[Stored data entries]

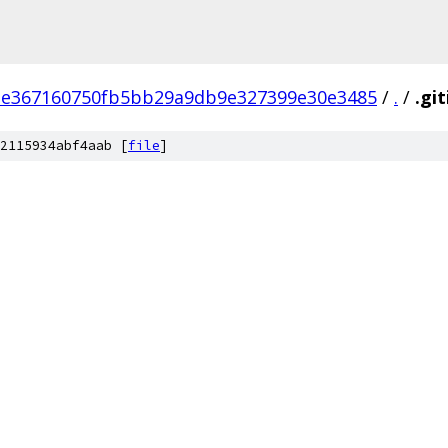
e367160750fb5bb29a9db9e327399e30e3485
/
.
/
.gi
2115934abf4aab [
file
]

* * *

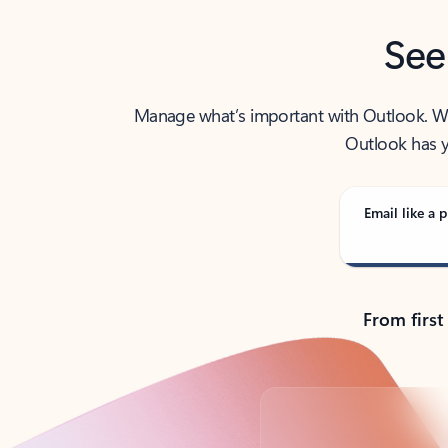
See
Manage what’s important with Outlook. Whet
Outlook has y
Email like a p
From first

---

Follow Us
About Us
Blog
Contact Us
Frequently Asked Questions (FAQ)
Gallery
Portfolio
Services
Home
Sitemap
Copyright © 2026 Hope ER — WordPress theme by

* [Try it]: For every line of the records that has the word "Outlook" in it, make a copy.

* [Expected output]:
Manage what’s important with Outlook. Whet
Outlook has y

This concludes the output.